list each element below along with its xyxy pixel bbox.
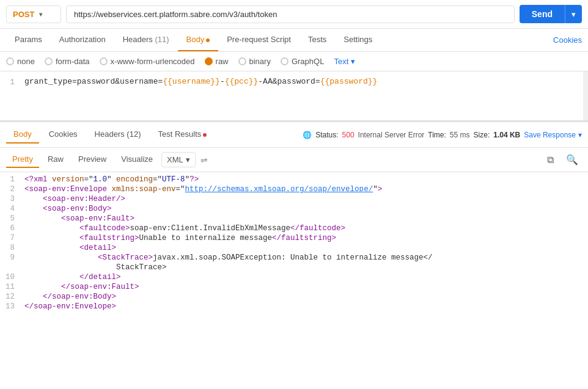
save-response-label: Save Response: [524, 131, 576, 139]
option-binary[interactable]: binary: [238, 57, 271, 66]
fmt-tab-pretty[interactable]: Pretty: [6, 151, 39, 168]
editor-scrollbar[interactable]: [583, 71, 588, 120]
xml-line-5: 5 <soap-env:Fault>: [0, 214, 588, 224]
response-tabs: Body Cookies Headers (12) Test Results: [6, 126, 214, 144]
time-label: Time:: [428, 131, 446, 139]
request-line-1: 1 grant_type=password&username={{usernam…: [0, 76, 588, 87]
response-size: 1.04 KB: [493, 131, 520, 139]
url-input[interactable]: [66, 5, 515, 23]
save-response-chevron-icon: ▾: [578, 131, 582, 139]
text-format-dropdown[interactable]: Text ▾: [334, 57, 355, 66]
method-label: POST: [13, 10, 34, 19]
tab-prerequest[interactable]: Pre-request Script: [218, 29, 300, 51]
xml-line-4: 4 <soap-env:Body>: [0, 204, 588, 214]
resp-tab-headers[interactable]: Headers (12): [87, 126, 149, 144]
request-tabs-row: Params Authorization Headers (11) Body P…: [0, 29, 588, 52]
resp-tab-body[interactable]: Body: [6, 126, 39, 144]
xml-format-dropdown[interactable]: XML ▾: [161, 152, 196, 167]
option-none[interactable]: none: [6, 57, 35, 66]
radio-urlencoded-icon: [100, 57, 108, 65]
xml-line-13: 13 </soap-env:Envelope>: [0, 302, 588, 311]
send-button-group: Send ▾: [520, 5, 582, 23]
xml-line-2: 2 <soap-env:Envelope xmlns:soap-env="htt…: [0, 184, 588, 194]
xml-line-12: 12 </soap-env:Body>: [0, 292, 588, 302]
text-format-label: Text: [334, 57, 348, 66]
fmt-tab-visualize[interactable]: Visualize: [115, 151, 159, 168]
xml-line-9: 9 <StackTrace>javax.xml.soap.SOAPExcepti…: [0, 253, 588, 263]
xml-format-label: XML: [167, 155, 183, 164]
top-bar: POST ▾ Send ▾: [0, 0, 588, 29]
status-label-prefix: Status:: [315, 131, 338, 139]
tab-headers[interactable]: Headers (11): [114, 29, 178, 51]
radio-raw-icon: [205, 57, 213, 65]
request-code-area[interactable]: 1 grant_type=password&username={{usernam…: [0, 71, 588, 120]
xml-line-8: 8 <detail>: [0, 243, 588, 253]
body-options-row: none form-data x-www-form-urlencoded raw…: [0, 52, 588, 71]
resp-tab-cookies[interactable]: Cookies: [42, 126, 85, 144]
xml-line-7: 7 <faultstring>Unable to internalize mes…: [0, 233, 588, 243]
format-actions: ⧉ 🔍: [543, 151, 582, 168]
text-format-chevron-icon: ▾: [351, 57, 355, 66]
response-header-bar: Body Cookies Headers (12) Test Results 🌐…: [0, 122, 588, 148]
xml-line-11: 11 </soap-env:Fault>: [0, 282, 588, 292]
xml-line-10: 10 </detail>: [0, 272, 588, 282]
xml-line-3: 3 <soap-env:Header/>: [0, 194, 588, 204]
word-wrap-icon[interactable]: ⇌: [198, 153, 210, 167]
response-time: 55 ms: [450, 131, 470, 139]
method-chevron-icon: ▾: [39, 11, 42, 18]
tab-tests[interactable]: Tests: [300, 29, 335, 51]
option-form-data[interactable]: form-data: [45, 57, 90, 66]
copy-button[interactable]: ⧉: [543, 151, 557, 168]
radio-binary-icon: [238, 57, 246, 65]
fmt-tab-preview[interactable]: Preview: [72, 151, 112, 168]
globe-icon: 🌐: [303, 131, 312, 139]
radio-none-icon: [6, 57, 14, 65]
xml-line-1: 1 <?xml version="1.0" encoding="UTF-8"?>: [0, 175, 588, 184]
option-raw[interactable]: raw: [205, 57, 229, 66]
xml-line-9b: StackTrace>: [0, 263, 588, 272]
save-response-button[interactable]: Save Response ▾: [524, 131, 582, 139]
send-button[interactable]: Send: [520, 5, 565, 23]
resp-tab-test-results[interactable]: Test Results: [150, 126, 214, 144]
status-text: Internal Server Error: [358, 131, 425, 139]
request-body-editor: 1 grant_type=password&username={{usernam…: [0, 71, 588, 122]
tab-settings[interactable]: Settings: [335, 29, 381, 51]
fmt-tab-raw[interactable]: Raw: [42, 151, 70, 168]
xml-line-6: 6 <faultcode>soap-env:Client.InvalidEbXm…: [0, 224, 588, 233]
cookies-link[interactable]: Cookies: [553, 35, 582, 45]
format-row: Pretty Raw Preview Visualize XML ▾ ⇌ ⧉ 🔍: [0, 148, 588, 172]
radio-graphql-icon: [281, 57, 288, 65]
xml-chevron-icon: ▾: [186, 155, 190, 164]
size-label: Size:: [474, 131, 490, 139]
response-status-info: 🌐 Status: 500 Internal Server Error Time…: [303, 131, 582, 139]
option-graphql[interactable]: GraphQL: [281, 57, 324, 66]
search-button[interactable]: 🔍: [562, 151, 582, 168]
tab-authorization[interactable]: Authorization: [51, 29, 114, 51]
method-selector[interactable]: POST ▾: [6, 5, 61, 23]
status-code: 500: [342, 131, 355, 139]
xml-response-code[interactable]: 1 <?xml version="1.0" encoding="UTF-8"?>…: [0, 172, 588, 362]
tab-body[interactable]: Body: [178, 29, 219, 51]
tab-params[interactable]: Params: [6, 29, 51, 51]
radio-formdata-icon: [45, 57, 53, 65]
option-urlencoded[interactable]: x-www-form-urlencoded: [100, 57, 195, 66]
send-dropdown-button[interactable]: ▾: [565, 5, 582, 23]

^^^^^^^^^^^^^^^^

_Problem:_ Take every line from the data that includes the word "none".

_Response:_
option-none[interactable]: none: [6, 57, 35, 66]
body-options-row: none form-data x-www-form-urlencoded raw…: [0, 52, 588, 71]
radio-none-icon: [6, 57, 14, 65]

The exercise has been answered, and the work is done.